[Page-level text extractions]
▼
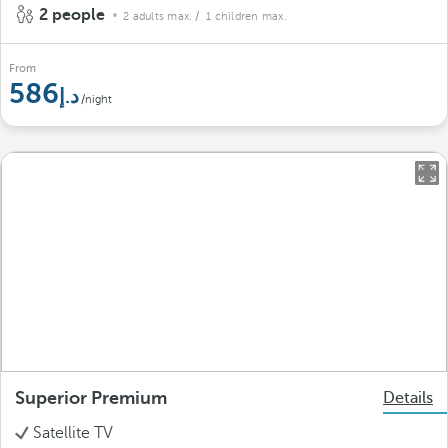
2 people
2 adults max.
/ 1 children max.
From
586
/night
Superior Premium
Details
Satellite TV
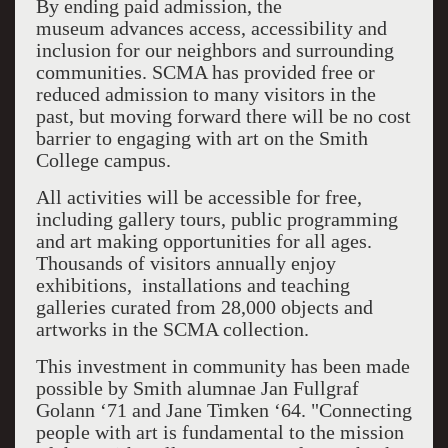
By ending paid admission, the
museum advances access, accessibility and
inclusion for our neighbors and surrounding
communities. SCMA has provided free or
reduced admission to many visitors in the
past, but moving forward there will be no cost
barrier to engaging with art on the Smith
College campus.
All activities will be accessible for free,
including gallery tours, public programming
and art making opportunities for all ages.
Thousands of visitors annually enjoy
exhibitions, installations and teaching
galleries curated from 28,000 objects and
artworks in the SCMA collection.
This investment in community has been made
possible by Smith alumnae Jan Fullgraf
Golann ‘71 and Jane Timken ‘64. "Connecting
people with art is fundamental to the mission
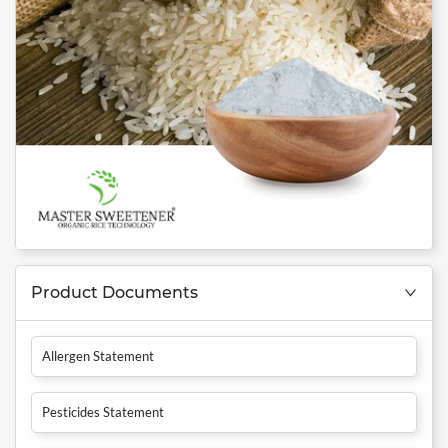
Product Documents
Allergen Statement
Pesticides Statement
▲
REQUIRED WORK: Among the records above, find each line holding "people" and list it.

COMPLETED TASK:
2 people
people with art is fundamental to the mission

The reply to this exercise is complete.